TASK STATEMENT:
The whole listing, please: repeat it exactly, with the pictures left out.

RECORDS:
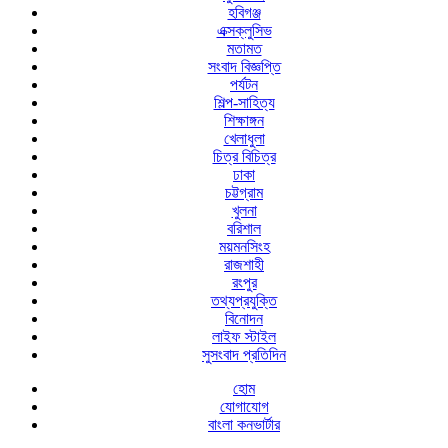
হবিগঞ্জ
এক্সক্লুসিভ
মতামত
সংবাদ বিজ্ঞপ্তি
পর্যটন
শিল্প-সাহিত্য
শিক্ষাঙ্গন
খেলাধুলা
চিত্র বিচিত্র
ঢাকা
চট্টগ্রাম
খুলনা
বরিশাল
ময়মনসিংহ
রাজশাহী
রংপুর
তথ্যপ্রযুক্তি
বিনোদন
লাইফ স্টাইল
সুসংবাদ প্রতিদিন
হোম
যোগাযোগ
বাংলা কনভার্টার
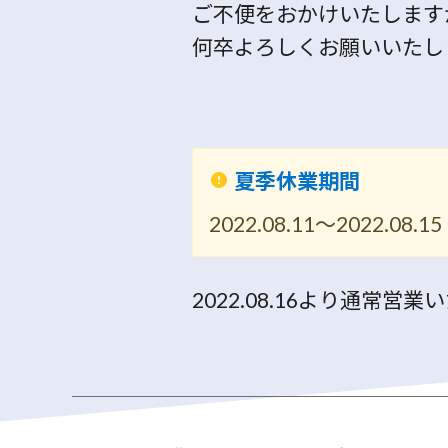
ご不便をおかけいたします
何卒よろしくお願いいたし
夏季休業期間
2022.08.11～2022.08.15
2022.08.16より通常営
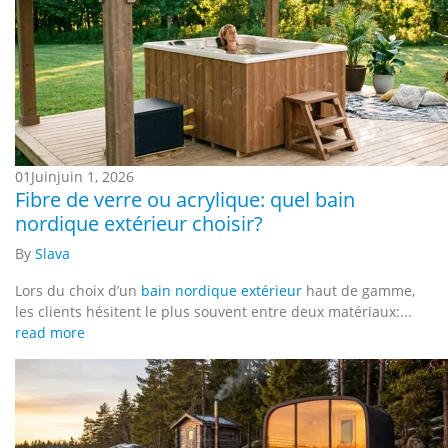
01
Juin
juin 1, 2026
Fibre de verre ou acrylique: quel bain
nordique extérieur choisir?
By
Slava
Lors du choix d’un
bain nordique extérieur
haut de gamme,
les clients hésitent le plus souvent entre deux matériaux:...
read more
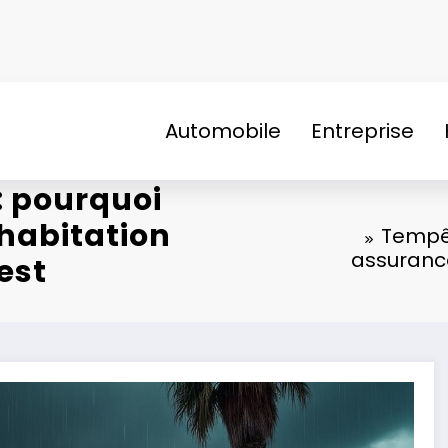
Automobile
Entreprise
: pourquoi
 habitation
Tempêt
assuranc
est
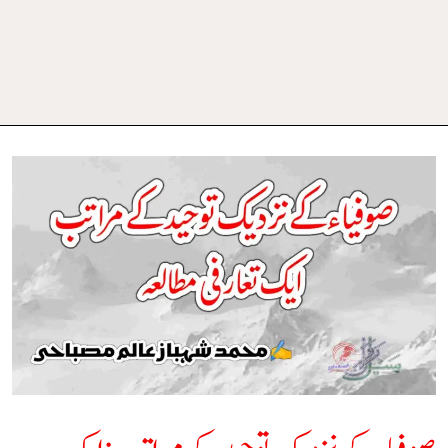
صوفیاء
کے
نزدیک
توحید
کے
مراتب:
ایک
تعارفی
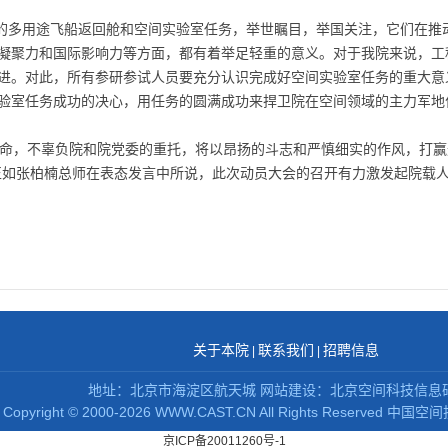
的多用途飞船返回舱和空间实验室任务，举世瞩目，举国关注，它们在推
凝聚力和国际影响力等方面，都有着举足轻重的意义。对于我院来说，工程
进。对此，所有参研参试人员要充分认识完成好空间实验室任务的重大意
验室任务成功的决心，用任务的圆满成功来捍卫院在空间领域的主力军地
使命，不辜负院和院党委的重托，将以昂扬的斗志和严慎细实的作风，打
正如张柏楠总师在表态发言中所说，此次动员大会的召开有力激发起院载
关于本院
联系我们
招聘信息
|
|
地址：北京市海淀区航天城 网站建设：北京空间科技信息
Copyright
©
2000-2026 WWW.CAST.CN All Rights Reserved
中国空间
京ICP备20011260号-1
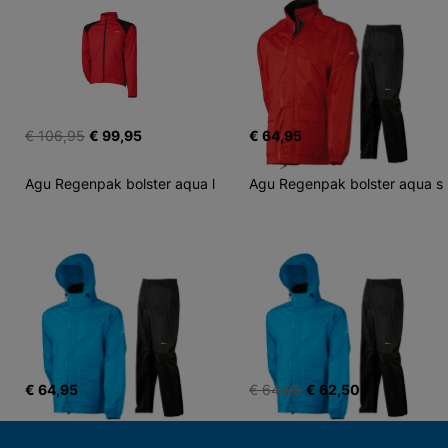
€ 106,95
€ 99,95
€ 64,95
Agu Regenpak bolster aqua l
Agu Regenpak bolster aqua s
€ 64,95
€ 64,95
€ 62,50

ANSWER BOX:
হবিগঞ্জ
এক্সক্লুসিভ
মতামত
সংবাদ বিজ্ঞপ্তি
পর্যটন
শিল্প-সাহিত্য
শিক্ষাঙ্গন
খেলাধুলা
চিত্র বিচিত্র
ঢাকা
চট্টগ্রাম
খুলনা
বরিশাল
ময়মনসিংহ
রাজশাহী
রংপুর
তথ্যপ্রযুক্তি
বিনোদন
লাইফ স্টাইল
সুসংবাদ প্রতিদিন
হোম
যোগাযোগ
বাংলা কনভার্টার
ご不便をおかけいたします
何卒よろしくお願いいたし
夏季休業期間
2022.08.11～2022.08.15
2022.08.16より通常営
01
Juin
juin 1, 2026
Fibre de verre ou acrylique: quel bain
nordique extérieur choisir?
By
Slava
Lors du choix d’un
bain nordique extérieur
haut de gamme,
les clients hésitent le plus souvent entre deux matériaux:...
read more
Automobile
Entreprise
: pourquoi
 habitation
Tempêt
assuranc
est
صوفیاء
کے
نزدیک
توحید
کے
مراتب:
ایک
تعارفی
的多用途飞船返回舱和空间实验室任务，举世瞩目，举国关注，它们在推
凝聚力和国际影响力等方面，都有着举足轻重的意义。对于我院来说，工程
进。对此，所有参研参试人员要充分认识完成好空间实验室任务的重大意
验室任务成功的决心，用任务的圆满成功来捍卫院在空间领域的主力军地
使命，不辜负院和院党委的重托，将以昂扬的斗志和严慎细实的作风，打
正如张柏楠总师在表态发言中所说，此次动员大会的召开有力激发起院载
关于本院
联系我们
招聘信息
|
|
地址：北京市海淀区航天城 网站建设：北京空间科技信息
Copyright
©
2000-2026 WWW.CAST.CN All Rights Reserved
中国空间
京ICP备20011260号-1
€ 106,95
€ 99,95
€ 64,95
Agu Regenpak bolster aqua l
Agu Regenpak bolster aqua s
€ 64,95
€ 64,95
€ 62,50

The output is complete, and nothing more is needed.